Наверное, не следовало этого делать, но Алекс не удержался, прикоснулся к лицу Кэрмита, спровоцировав прилив недоумения и получив очередной изумлённый взгляд.
– Два года.
– Вот. Начало положено. Можно продолжать. Это не так сложно, как кажется.
Он улыбнулся ободряюще, скользнул ладонью по щеке, погладил здоровый уголок губ и поспешил убрать руку, не позволяя себе большего. Зайти дальше положенного было проще простого, но Алексу это казалось неправильным, слишком… Слишком. И на фоне сегодняшнего происшествия, и на фоне своих недавних размышлений о мести.
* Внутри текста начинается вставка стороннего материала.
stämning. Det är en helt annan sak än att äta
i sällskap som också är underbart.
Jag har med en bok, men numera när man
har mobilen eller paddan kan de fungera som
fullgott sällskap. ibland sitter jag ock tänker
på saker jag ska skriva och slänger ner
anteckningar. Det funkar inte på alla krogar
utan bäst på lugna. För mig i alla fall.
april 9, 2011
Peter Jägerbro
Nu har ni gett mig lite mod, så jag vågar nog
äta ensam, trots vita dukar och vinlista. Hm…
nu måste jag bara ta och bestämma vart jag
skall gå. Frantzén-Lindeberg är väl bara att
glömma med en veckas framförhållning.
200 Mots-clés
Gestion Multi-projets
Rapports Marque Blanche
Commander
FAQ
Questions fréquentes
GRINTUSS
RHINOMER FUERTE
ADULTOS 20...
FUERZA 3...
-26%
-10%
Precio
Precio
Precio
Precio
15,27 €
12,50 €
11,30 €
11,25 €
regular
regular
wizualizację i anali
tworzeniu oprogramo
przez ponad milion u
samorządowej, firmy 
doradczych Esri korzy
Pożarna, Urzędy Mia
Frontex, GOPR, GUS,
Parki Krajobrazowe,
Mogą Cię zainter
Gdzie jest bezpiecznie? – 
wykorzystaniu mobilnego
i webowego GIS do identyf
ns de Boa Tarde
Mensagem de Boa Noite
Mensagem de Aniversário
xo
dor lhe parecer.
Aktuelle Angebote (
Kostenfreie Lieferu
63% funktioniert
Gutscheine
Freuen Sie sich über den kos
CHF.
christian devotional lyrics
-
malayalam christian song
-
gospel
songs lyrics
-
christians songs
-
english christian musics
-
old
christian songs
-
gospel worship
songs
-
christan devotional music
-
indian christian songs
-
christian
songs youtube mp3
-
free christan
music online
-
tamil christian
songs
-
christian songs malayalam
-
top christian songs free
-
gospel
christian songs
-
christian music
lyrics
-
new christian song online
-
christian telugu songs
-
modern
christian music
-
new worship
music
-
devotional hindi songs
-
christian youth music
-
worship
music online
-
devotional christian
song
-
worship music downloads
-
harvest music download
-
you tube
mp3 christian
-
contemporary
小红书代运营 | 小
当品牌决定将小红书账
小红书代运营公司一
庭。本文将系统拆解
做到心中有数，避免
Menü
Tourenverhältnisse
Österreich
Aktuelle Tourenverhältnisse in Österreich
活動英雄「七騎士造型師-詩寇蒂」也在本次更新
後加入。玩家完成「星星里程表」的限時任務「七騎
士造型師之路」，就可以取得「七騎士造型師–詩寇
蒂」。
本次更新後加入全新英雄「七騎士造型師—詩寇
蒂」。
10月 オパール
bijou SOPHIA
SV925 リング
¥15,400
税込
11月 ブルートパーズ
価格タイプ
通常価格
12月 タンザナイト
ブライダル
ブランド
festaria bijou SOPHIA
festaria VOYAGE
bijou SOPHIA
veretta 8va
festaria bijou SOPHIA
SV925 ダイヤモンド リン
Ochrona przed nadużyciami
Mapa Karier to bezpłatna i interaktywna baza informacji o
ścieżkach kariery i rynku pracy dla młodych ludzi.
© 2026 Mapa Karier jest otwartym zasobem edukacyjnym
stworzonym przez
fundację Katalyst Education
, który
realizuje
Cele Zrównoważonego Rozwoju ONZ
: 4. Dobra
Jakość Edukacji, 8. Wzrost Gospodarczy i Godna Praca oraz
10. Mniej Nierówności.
– Всё началось с неприятного инцидента за пределами академии, – неохотно признался Кэрмит, застёгивая пуговицы на рубашке, понимая, что Алекс его «благодарностью» так и не воспользуется; в этом было нечто поразительное, поскольку, предлагая, он не сомневался в положительном ответе. – Мои отношения приказали долго жить. Мне казалось, что расставание прошло вполне полюбовно, никаких взаимных обид, никаких упрёков и прочих факторов, омрачающих жизнь. В дальнейшем выяснилось, что такого мнения придерживался только я. Девушка оскорбилась и решила отомстить. Сразу скажу, ей это удалось. То самое видео… Надеюсь, ты никогда его не увидишь и не найдёшь. В сети его нет, диск уничтожен, запись удалена отовсюду, откуда только можно. Любительская постановка, непрофессиональные актёры и почти сломанная жизнь. Так или иначе, но отрицать собственную причастность к этому видео, было, как минимум, нелепо. Все прекрасно видели, что это я блистаю на экране, а не кто-то, безумно на меня похожий. Естественно, что после появления в сети данного порнофильма, отношение многих ко мне изменилось. Общество таких ошибок не прощает. Изгоем я не стал, но уважения, направленного в сторону моей персоны, заметно уменьшилось, а уровень пошлых замечаний повысился. Я не знал, что там были камеры. Я в тот вечер вообще ни черта не соображал, вот и поплатился…
– Возбуждающее?
– Экстази.
– Наркотики, значит… – протянул Алекс, делая пометку напротив пунктика, что давно и прочно занимал мысли. – По собственному желанию принимал или кто помог?
– Игра «изо рта в рот», – пояснил Кэрмит. – Просто поцеловать, просто протолкнуть таблетку в рот партнёру, и больше ничего не нужно. Я вообще-то не загоняюсь по таким вещам.
– Хотелось бы верить.
– Не очень так образ получается, да? – усмехнулся Кэри, откидываясь назад, опираясь ладонями на покрывало и сдувая растрепавшуюся челку, по длине совпадавшую с остальными прядями, потому спокойно закрывающую половину лица, если не убирать её в сторону. – Совсем не пай-мальчик. Порнозвезда, наркоман… И то, и другое было однократно, но хватило с лихвой, чтобы составить обо мне определённое мнение.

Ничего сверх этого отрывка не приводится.